Thus, many researchers [6–27] obtained a specific index with textural features and used discrimination analysis such as ANN and SVM for distinction between normal and abnormal lungs. Therefore, because we obtained more information on abnormal and normal lungs, we developed a CAD system for the distinction between normal and abnormal patterns in pneumoconiosis using the ANN trained with the power spectrum (PS) values [28].

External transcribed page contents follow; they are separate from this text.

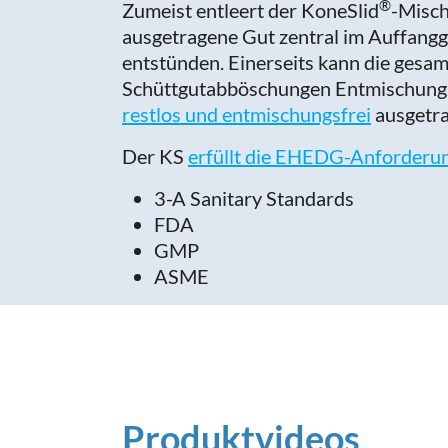
®
Zumeist entleert der KoneSlid
-Misch
ausgetragene Gut zentral im Auffangge
entstünden. Einerseits kann die gesa
Schüttgutabböschungen Entmischungse
restlos und entmischungsfrei
ausgetra
Der KS
erfüllt die EHEDG-Anforderu
3-A Sanitary Standards
FDA
GMP
ASME
Produktvideos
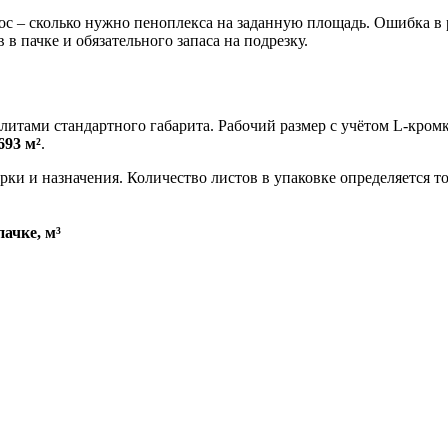
 – сколько нужно пеноплекса на заданную площадь. Ошибка в ра
 в пачке и обязательного запаса на подрезку.
итами стандартного габарита. Рабочий размер с учётом L-кром
693 м²
.
рки и назначения. Количество листов в упаковке определяется т
пачке, м³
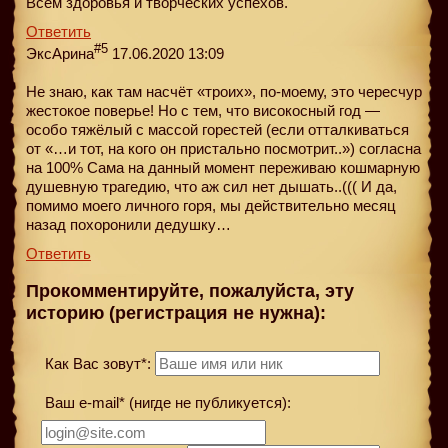
Всем здоровья и творческих успехов.
Ответить
#5
ЭксАрина
17.06.2020 13:09
Не знаю, как там насчёт «троих», по-моему, это чересчур
жестокое поверье! Но с тем, что високосный год —
особо тяжёлый с массой горестей (если отталкиваться
от «…и тот, на кого он пристально посмотрит..») согласна
на 100% Сама на данный момент переживаю кошмарную
душевную трагедию, что аж сил нет дышать..((( И да,
помимо моего личного горя, мы действительно месяц
назад похоронили дедушку…
Ответить
Прокомментируйте, пожалуйста, эту
историю (регистрация не нужна):
Как Вас зовут*:
Ваш e-mail* (нигде не публикуется):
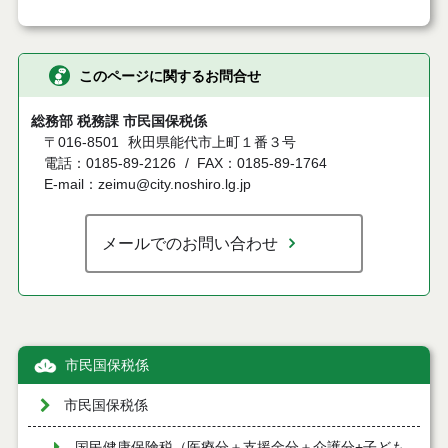
このページに関するお問合せ
総務部 税務課 市民国保税係
〒016-8501
秋田県能代市上町１番３号
電話：0185-89-2126
FAX：0185-89-1764
E-mail：zeimu@city.noshiro.lg.jp
メールでのお問い合わせ
市民国保税係
市民国保税係
国民健康保険税（医療分＋支援金分＋介護分+子ども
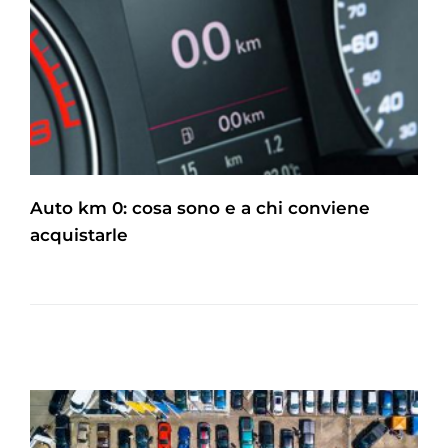
Auto km 0: cosa sono e a chi conviene
acquistarle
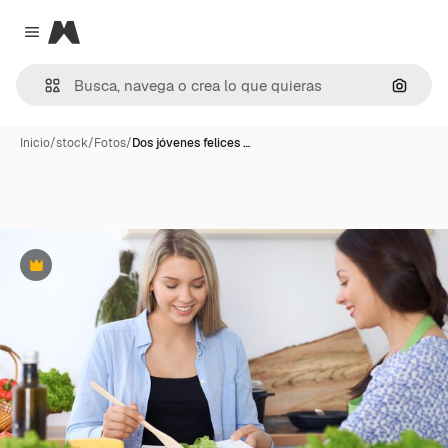
Magnific
Close menu
Buscar
Inicio
/
stock
/
Fotos
/
Dos jóvenes felices …
Premium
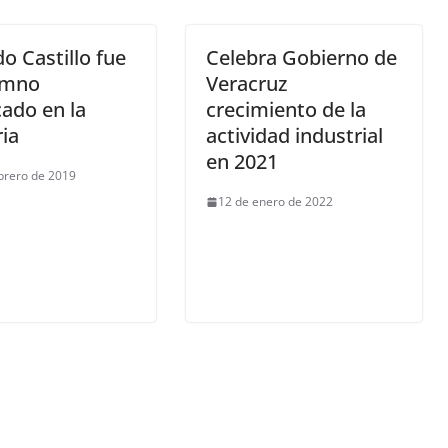
o Castillo fue
Celebra Gobierno de
umno
Veracruz
ado en la
crecimiento de la
ia
actividad industrial
en 2021
brero de 2019
12 de enero de 2022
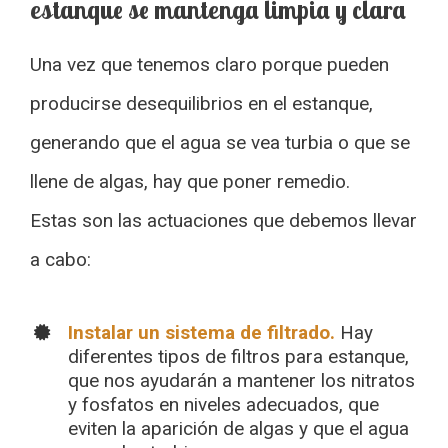
estanque se mantenga limpia y clara
Una vez que tenemos claro porque pueden
producirse desequilibrios en el estanque,
generando que el agua se vea turbia o que se
llene de algas, hay que poner remedio.
Estas son las actuaciones que debemos llevar
a cabo:
Instalar un sistema de filtrado.
Hay
diferentes tipos de filtros para estanque,
que nos ayudarán a mantener los nitratos
y fosfatos en niveles adecuados, que
eviten la aparición de algas y que el agua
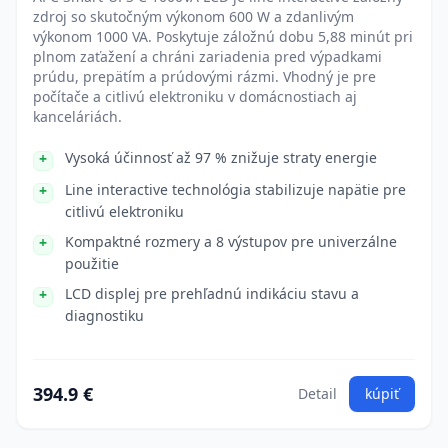
zdroj so skutočným výkonom 600 W a zdanlivým
výkonom 1000 VA. Poskytuje záložnú dobu 5,88 minút pri
plnom zaťažení a chráni zariadenia pred výpadkami
prúdu, prepätím a prúdovými rázmi. Vhodný je pre
počítače a citlivú elektroniku v domácnostiach aj
kanceláriách.
Vysoká účinnosť až 97 % znižuje straty energie
Line interactive technológia stabilizuje napätie pre
citlivú elektroniku
Kompaktné rozmery a 8 výstupov pre univerzálne
použitie
LCD displej pre prehľadnú indikáciu stavu a
diagnostiku
394.9 €
Detail
kúpiť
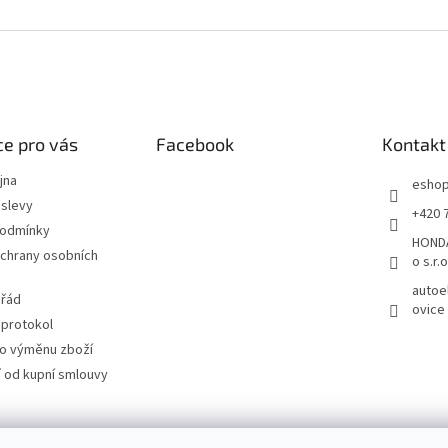
e pro vás
Facebook
Kontakt
jna
esho
slevy
+420 
podmínky
HONDA
chrany osobních
o s.r.o
autoe
 řád
ovice
 protokol
ro výměnu zboží
 od kupní smlouvy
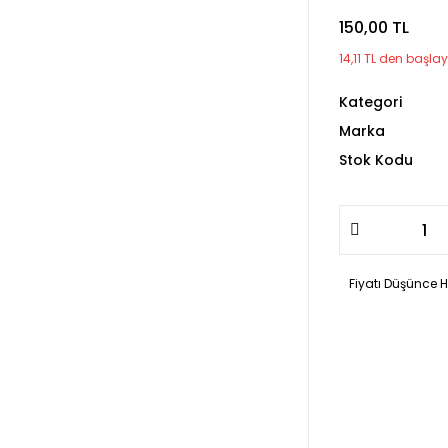
150,00 TL
14,11 TL den başlay
Kategori
Marka
Stok Kodu
Fiyatı Düşünce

However, according to the subcategory, size, and shape with standard radiographs and the guideline defined by the ILO and Ministry of Labor, radiologists subjectively classify category. The profusion level of small opacities can reflect the degree of pneumoconiosis. It is difficult for radiologists to classify pneumoconiosis with small and irregular opacities on chest radiographs. In addition, for recognizing handicap, it was necessary for radiologists to correctly classify category.

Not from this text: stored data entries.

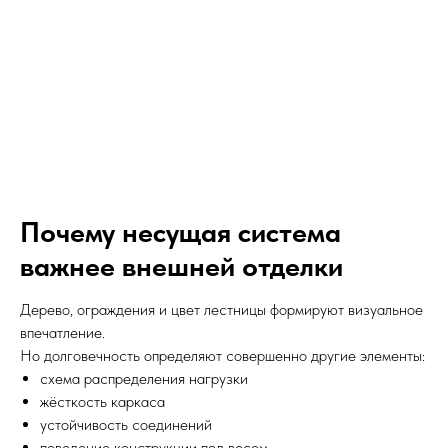
Почему несущая система
важнее внешней отделки
Дерево, ограждения и цвет лестницы формируют визуальное
впечатление.
Но долговечность определяют совершенно другие элементы:
схема распределения нагрузки
жёсткость каркаса
устойчивость соединений
поведение конструкции под весом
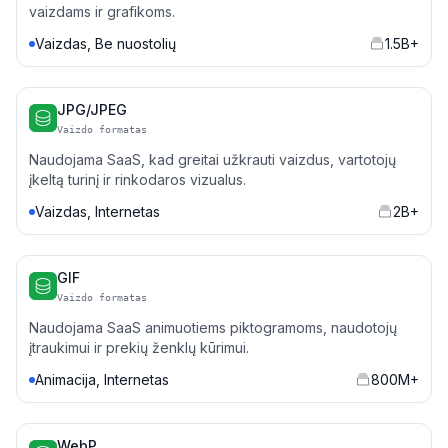
vaizdams ir grafikoms.
Vaizdas, Be nuostolių
1.5B+
JPG/JPEG
Vaizdo formatas
Naudojama SaaS, kad greitai užkrauti vaizdus, vartotojų
įkeltą turinį ir rinkodaros vizualus.
Vaizdas, Internetas
2B+
GIF
Vaizdo formatas
Naudojama SaaS animuotiems piktogramoms, naudotojų
įtraukimui ir prekių ženklų kūrimui.
Animacija, Internetas
800M+
WebP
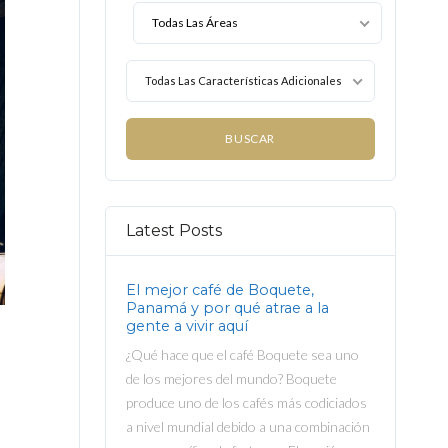
Todas Las Características Adicionales
Latest Posts
El mejor café de Boquete,
Panamá y por qué atrae a la
gente a vivir aquí
¿Qué hace que el café Boquete sea uno
de los mejores del mundo? Boquete
produce uno de los cafés más codiciados
a nivel mundial debido a una combinación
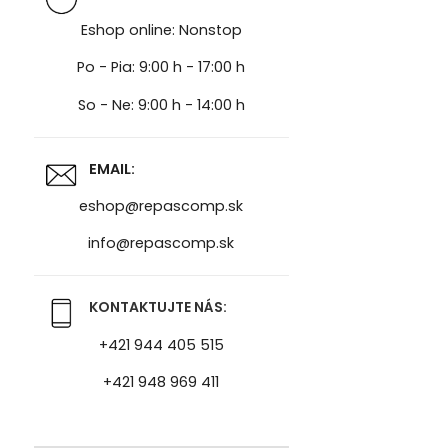
Eshop online: Nonstop
Po - Pia: 9:00 h - 17:00 h
So - Ne: 9:00 h - 14:00 h
EMAIL:
eshop@repascomp.sk
info@repascomp.sk
KONTAKTUJTE NÁS:
+421 944 405 515
+421 948 969 411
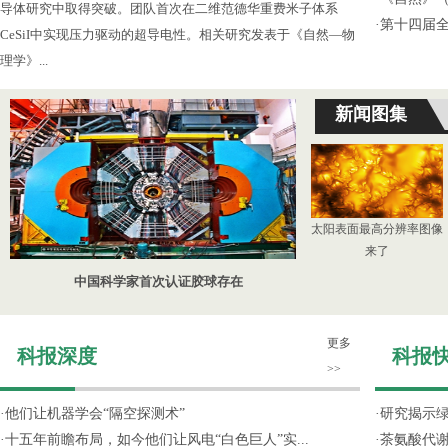
导体研究中取得突破。团队首次在二维范德华重费米子体系
·
第十四届
CeSiI中实现压力驱动的超导电性。相关研究发表于《自然—物
理学》...
新闻图集
太阳表面最高分辨率图像
来了
中国科学家首次认证胶球存在
更多
科报深度
科报
>>
·
他们让机器学会“隔空探测术”
·
研究揭示
·
十五年前瞻布局，如今他们让风电“白色巨人”实...
·
茶氨酸代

Therefore, we have been engaged in the development of a CAD scheme for pneumoconiosis with each subcategory, size, and shape using rule-based plus ANN analysis of the PS with three new enhancement methods for the abnormal patterns to reduce false positives and false negatives. In addition, we investigated the effects of various parameters on the overall classification performance.
2 Materials and methods
2.1 Materials
Figure 1 shows the ILO classification scheme for small opacities in pneumoconiosis. The small opacities was divided into four categories, ranging from a completely normal lung (category 0) to severe pneumoconiosis (category 3). Our image database consisted of two normal and 15 abnormal posteroanterior (PA) chest radiographs. The two normal cases define subcategory 0/0, and 15 abnormal cases, respectively, define subcategories 1/1, 2/2, and 3/3 with some of the shapes and sizes of these opacities (p, q, r, s, and t in Fig. 1; Table 1). These images were digitized with a pixel size of 0.175 mm, a matrix size of 2468 × 2034, and 12-bit depth. The profusion of small opacities refers to the concentration of small opacities in the affected zones of the lung [4]. Classification of a radiograph using the 12-subcategory scale (between subcategories 0/− and 3/+ in Fig. 1) was performed [4]. The appropriate category was chosen by comparison of a subject radiograph with standard radiographs that define the levels of profusion characteristic of the subcategories (0/0, 1/1, 2/2, 3/3) within these categories (0, 1, 2, and 3) [4]. The category was recorded by writing the corresponding symbol followed by an oblique stroke, i.e. 0/, 1/, 2/, 3/ [4]. If no alternative category was seriously considered, the radiograph was classified in the subcategory, i.e. 0/0, 1/1, 2/2, 3/3 [4].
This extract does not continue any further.